We're still working on squeezing a nursery in across from the office desks in our second room, the soon-to-be combination office/baby room. It's a long process but I promise a full reveal soon! We've managed to get a lot of the nursery stuff second-hand and have kept things very inexpensive with crafts and do-it-yourself projects.

painting changing table

My sister-in-law gave me a changing table dresser that belonged to my niece and nephews. However, it was white and didn't match our dark cherry crib, so we decided to paint it a complimentary color (yes, I said paint…not stain. We did contemplate staining but it's a lot of work and the changing table looked like some parts were particle board, which can't be stained anyway).

painting baby furniture

Another secret to keeping costs down: find multi-purpose furniture that can grow with the child. The changing portion of the table detaches so that the table can serve as a simple dresser when the kid gets older. Between this and our 3-in-1 crib, the baby's set until he or she is past toddlerhood.

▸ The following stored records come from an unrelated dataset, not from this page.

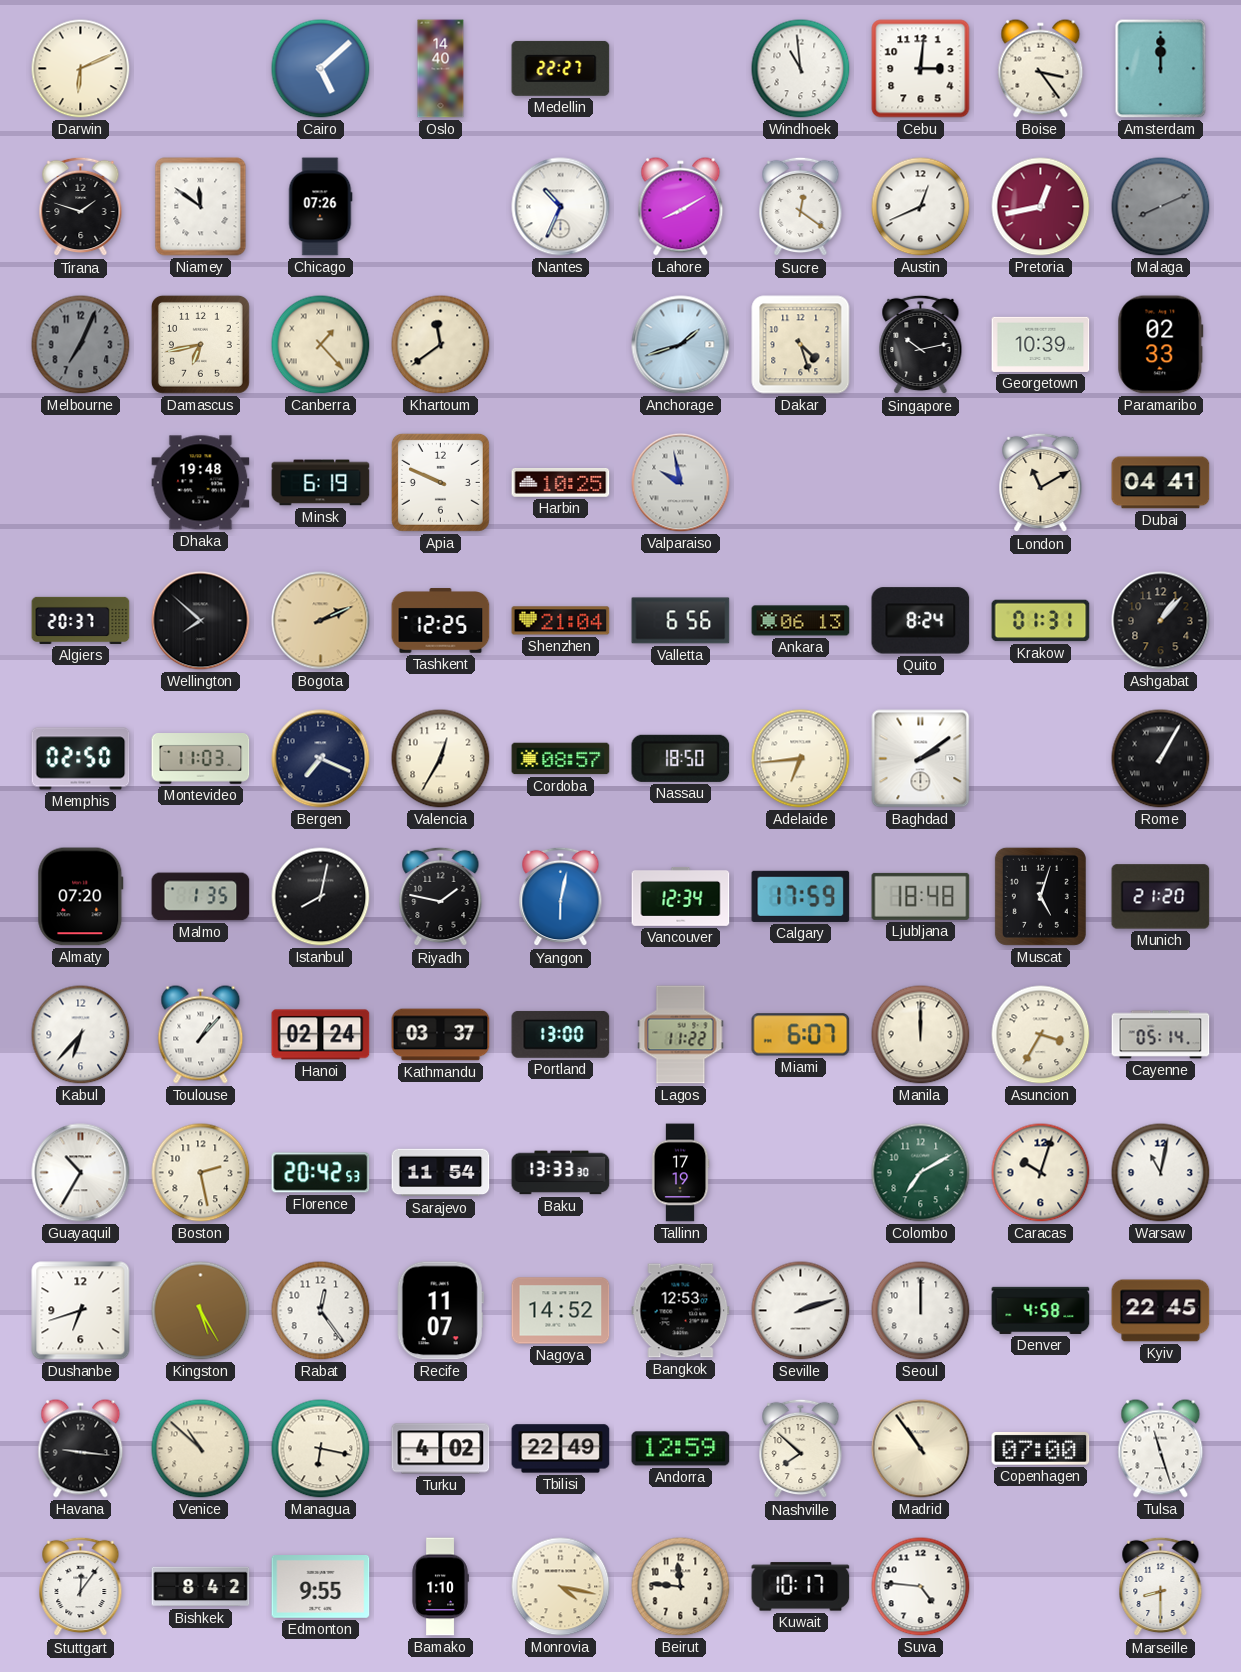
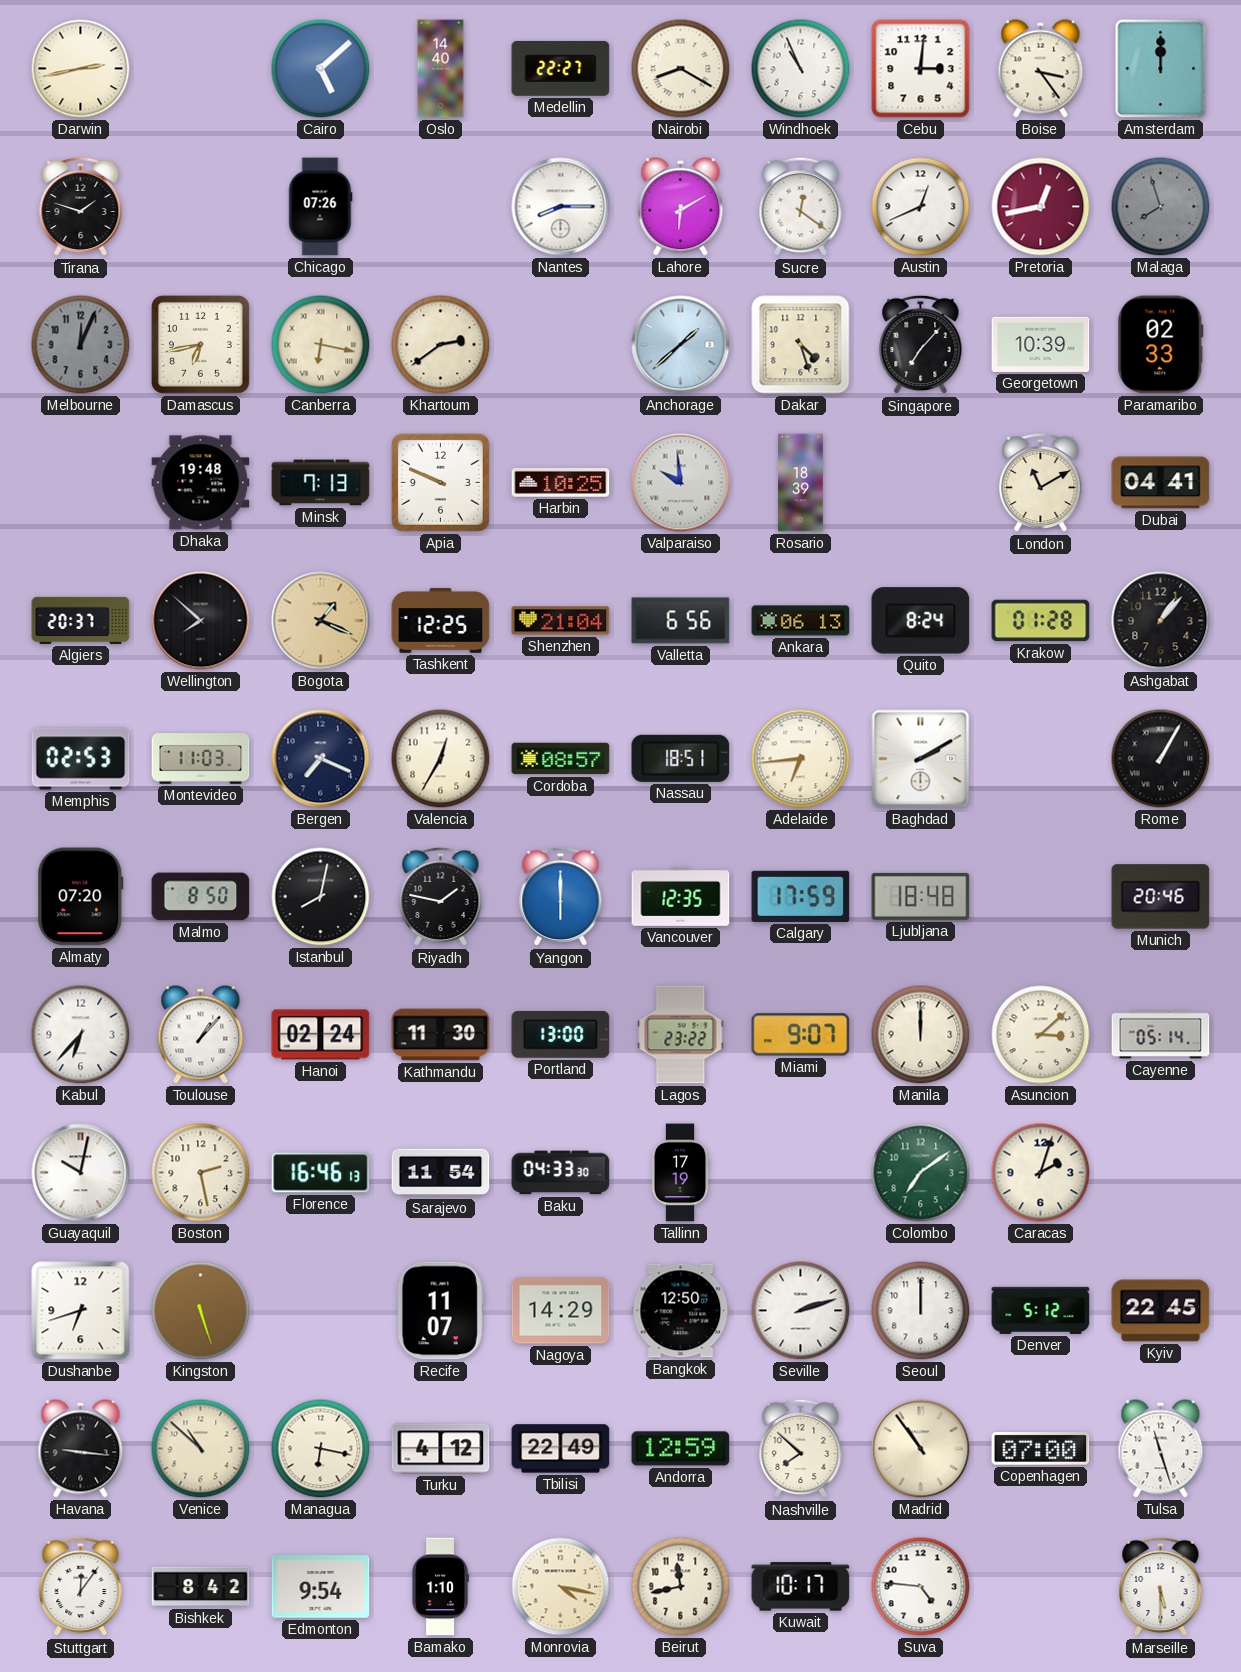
Darwin: 6:11 -> 2:43
Nairobi: none -> 8:20
Windhoek: 10:59 -> 10:56
Niamey: 11:51 -> none
Nantes: 10:34 -> 8:15
Lahore: 8:10 -> 6:10
Malaga: 8:11 -> 7:57
Melbourne: 7:04 -> 12:04
Canberra: 1:23 -> 6:17
Khartoum: 11:39 -> 2:39
Anchorage: 1:42 -> 1:38
Singapore: 10:13 -> 7:07
Minsk: 6:19 -> 7:13
Valparaiso: 9:58 -> 9:59
Rosario: none -> 18:39
Bogota: 2:11 -> 1:19
Krakow: 01:31 -> 01:28
Memphis: 02:50 -> 02:53
Nassau: 18:50 -> 18:51
Baghdad: 2:09 -> 2:10
Malmo: 1:35 -> 8:50
Yangon: 6:02 -> 6:00
Vancouver: 12:34 -> 12:35
Muscat: 5:03 -> none
Munich: 21:20 -> 20:46
Kathmandu: 03:37 -> 11:30
Lagos: 11:22 -> 23:22
Miami: 6:07 -> 9:07
Asuncion: 3:35 -> 3:08
Guayaquil: 10:35 -> 10:02
Florence: 20:42 -> 16:46
Baku: 13:33 -> 04:33
Colombo: 7:10 -> 7:09
Caracas: 10:03 -> 2:03
Warsaw: 11:02 -> none
Kingston: 5:25 -> 5:27
Rabat: 12:24 -> none
Nagoya: 14:52 -> 14:29
Bangkok: 12:53 -> 12:50
Denver: 4:58 -> 5:12
Turku: 4:02 -> 4:12
Edmonton: 9:55 -> 9:54
Beirut: 11:46 -> 11:43
Marseille: 8:30 -> 5:30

Obviously, I enlisted help had someone else do all the work for me since I'm pregnant and can't be breathing in paint fumes. For now, we went with a simple, semi-gloss coat so that I can easily wipe it down. In the future, I may distress it to give it that unique shabby chic look. Here's the finished product:

painting baby furniture

When repainting furniture that's already been painted, it's easiest to get a paint that's the same type as what's already on there (water-based or oil-based) and simply paint over it. Otherwise, you need to strip or sand it all the way down and use a primer before painting. To determine if the paint that's on the furniture already is water-based latex or oil-based paint, rub some rubbing alcohol on it. If the paint is water-based, the rubbing alcohol will take the paint off. Otherwise, you know it's oil-based. Buy the same type of paint and lightly sand the piece of furniture with 100 grit paper (to give the paint a better surface to stick to) and apply a thin coat of paint with a paint brush or small foam roller. Let dry and then apply a second coat. If you want a really finished, wipeable surface, top with two thin coats of finish (again, use oil-based finish to top oil-based paint or water-based finish to top water-based latex paint).

When painting baby furniture, give it at least a week to dry fully so that no fumes are released around the baby and take care to use a lead-free paint. If you're painting a crib (or other piece of furniture that the baby may chew on), use a high-quality, durable finish and an enamel that will dry hard so it won't chip off.